[Data extracts Boundary: Start]

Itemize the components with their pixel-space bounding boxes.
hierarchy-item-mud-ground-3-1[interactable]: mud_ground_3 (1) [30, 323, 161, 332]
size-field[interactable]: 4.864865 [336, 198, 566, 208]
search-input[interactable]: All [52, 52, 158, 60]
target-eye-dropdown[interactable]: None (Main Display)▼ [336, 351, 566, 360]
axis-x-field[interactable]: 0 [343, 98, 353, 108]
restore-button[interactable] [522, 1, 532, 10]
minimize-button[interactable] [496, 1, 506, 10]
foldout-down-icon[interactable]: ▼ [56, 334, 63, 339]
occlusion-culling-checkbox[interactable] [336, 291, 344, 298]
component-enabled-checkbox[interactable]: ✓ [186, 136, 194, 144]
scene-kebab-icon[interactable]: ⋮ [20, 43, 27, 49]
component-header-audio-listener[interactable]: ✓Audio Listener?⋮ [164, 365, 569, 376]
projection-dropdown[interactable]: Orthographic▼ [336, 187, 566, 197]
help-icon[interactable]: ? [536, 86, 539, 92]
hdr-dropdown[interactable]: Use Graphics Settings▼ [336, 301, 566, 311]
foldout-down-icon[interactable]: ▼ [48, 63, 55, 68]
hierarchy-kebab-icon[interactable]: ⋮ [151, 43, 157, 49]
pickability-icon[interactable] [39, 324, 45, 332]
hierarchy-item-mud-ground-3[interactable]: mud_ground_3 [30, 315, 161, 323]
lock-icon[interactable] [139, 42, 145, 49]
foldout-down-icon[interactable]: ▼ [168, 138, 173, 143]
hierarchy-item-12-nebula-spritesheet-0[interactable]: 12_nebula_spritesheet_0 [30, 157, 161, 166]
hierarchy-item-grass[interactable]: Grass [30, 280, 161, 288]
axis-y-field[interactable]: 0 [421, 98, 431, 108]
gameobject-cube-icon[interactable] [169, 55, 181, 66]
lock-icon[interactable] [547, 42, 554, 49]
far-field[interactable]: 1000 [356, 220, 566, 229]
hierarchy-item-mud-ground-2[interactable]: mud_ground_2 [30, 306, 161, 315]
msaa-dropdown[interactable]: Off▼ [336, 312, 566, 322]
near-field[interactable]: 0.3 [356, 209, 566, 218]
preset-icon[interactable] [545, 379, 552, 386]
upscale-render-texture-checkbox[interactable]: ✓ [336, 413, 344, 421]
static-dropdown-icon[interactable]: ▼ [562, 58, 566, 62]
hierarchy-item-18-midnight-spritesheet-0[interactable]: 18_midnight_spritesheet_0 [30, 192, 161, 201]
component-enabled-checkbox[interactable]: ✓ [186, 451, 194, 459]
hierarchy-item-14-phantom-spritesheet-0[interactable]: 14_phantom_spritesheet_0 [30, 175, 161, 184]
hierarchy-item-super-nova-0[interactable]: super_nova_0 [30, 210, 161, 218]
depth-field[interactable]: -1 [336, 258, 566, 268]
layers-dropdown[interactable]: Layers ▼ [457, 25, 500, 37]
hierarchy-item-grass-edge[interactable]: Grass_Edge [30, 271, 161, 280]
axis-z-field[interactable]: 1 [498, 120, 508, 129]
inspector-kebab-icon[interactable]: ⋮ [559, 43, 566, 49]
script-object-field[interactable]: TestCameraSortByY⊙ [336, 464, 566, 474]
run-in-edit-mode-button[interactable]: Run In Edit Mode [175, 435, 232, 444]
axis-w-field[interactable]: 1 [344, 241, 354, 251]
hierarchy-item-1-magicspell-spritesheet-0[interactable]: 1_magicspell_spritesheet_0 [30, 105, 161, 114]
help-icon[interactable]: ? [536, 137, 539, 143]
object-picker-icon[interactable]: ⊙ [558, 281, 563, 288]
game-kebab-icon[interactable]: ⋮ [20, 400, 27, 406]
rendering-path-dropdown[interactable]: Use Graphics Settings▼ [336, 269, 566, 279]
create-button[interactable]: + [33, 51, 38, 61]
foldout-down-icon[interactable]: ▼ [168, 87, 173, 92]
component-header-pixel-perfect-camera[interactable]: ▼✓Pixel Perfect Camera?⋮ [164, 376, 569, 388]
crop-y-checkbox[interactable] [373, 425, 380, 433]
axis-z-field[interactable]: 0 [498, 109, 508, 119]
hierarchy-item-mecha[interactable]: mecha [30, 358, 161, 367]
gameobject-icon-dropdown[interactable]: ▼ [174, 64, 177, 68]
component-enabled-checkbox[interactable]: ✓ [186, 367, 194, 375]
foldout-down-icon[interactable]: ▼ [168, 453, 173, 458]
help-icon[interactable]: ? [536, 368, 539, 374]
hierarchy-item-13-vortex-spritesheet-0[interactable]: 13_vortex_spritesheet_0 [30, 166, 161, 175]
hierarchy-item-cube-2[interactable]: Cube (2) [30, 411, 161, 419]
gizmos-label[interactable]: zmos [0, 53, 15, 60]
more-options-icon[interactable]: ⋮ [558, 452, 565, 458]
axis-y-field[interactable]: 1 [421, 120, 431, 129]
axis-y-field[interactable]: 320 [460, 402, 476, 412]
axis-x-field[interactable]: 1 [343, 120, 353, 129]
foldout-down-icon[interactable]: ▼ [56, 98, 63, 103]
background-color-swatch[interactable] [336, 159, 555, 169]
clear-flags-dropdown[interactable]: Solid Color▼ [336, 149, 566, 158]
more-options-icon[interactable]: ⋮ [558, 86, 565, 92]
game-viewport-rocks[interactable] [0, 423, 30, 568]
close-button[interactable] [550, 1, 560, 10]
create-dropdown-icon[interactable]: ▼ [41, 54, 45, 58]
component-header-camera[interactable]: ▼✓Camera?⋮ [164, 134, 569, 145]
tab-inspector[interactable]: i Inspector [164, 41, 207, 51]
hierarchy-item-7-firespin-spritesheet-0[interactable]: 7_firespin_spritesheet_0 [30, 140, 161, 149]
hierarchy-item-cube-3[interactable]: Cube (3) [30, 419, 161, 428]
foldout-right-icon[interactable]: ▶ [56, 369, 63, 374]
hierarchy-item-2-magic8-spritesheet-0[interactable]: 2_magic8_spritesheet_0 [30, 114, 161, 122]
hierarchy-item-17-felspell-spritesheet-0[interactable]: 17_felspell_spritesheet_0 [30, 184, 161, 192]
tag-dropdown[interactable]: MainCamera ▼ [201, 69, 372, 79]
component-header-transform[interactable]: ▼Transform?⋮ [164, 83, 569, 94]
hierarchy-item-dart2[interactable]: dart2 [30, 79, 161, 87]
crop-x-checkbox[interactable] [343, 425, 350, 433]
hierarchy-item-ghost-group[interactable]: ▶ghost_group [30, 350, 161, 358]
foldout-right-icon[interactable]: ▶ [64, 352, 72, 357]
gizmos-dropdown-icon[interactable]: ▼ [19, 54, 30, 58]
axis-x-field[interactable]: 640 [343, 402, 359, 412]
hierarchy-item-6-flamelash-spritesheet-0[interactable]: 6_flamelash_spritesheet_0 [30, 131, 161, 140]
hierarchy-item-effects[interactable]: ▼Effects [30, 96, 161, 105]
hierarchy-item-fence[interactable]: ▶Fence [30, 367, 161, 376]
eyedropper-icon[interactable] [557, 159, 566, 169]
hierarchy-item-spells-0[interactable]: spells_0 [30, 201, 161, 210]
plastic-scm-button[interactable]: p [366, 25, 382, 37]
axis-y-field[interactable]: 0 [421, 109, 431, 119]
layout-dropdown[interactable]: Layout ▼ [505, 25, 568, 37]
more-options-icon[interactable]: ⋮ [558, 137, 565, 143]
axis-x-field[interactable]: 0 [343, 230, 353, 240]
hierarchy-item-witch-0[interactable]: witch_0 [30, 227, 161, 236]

[Data extracts Boundary: End]

Go through the entries above and report each line with the string "enabled" in it.

-- Answer space --
component-enabled-checkbox[interactable]: ✓ [186, 136, 194, 144]
component-enabled-checkbox[interactable]: ✓ [186, 451, 194, 459]
component-enabled-checkbox[interactable]: ✓ [186, 367, 194, 375]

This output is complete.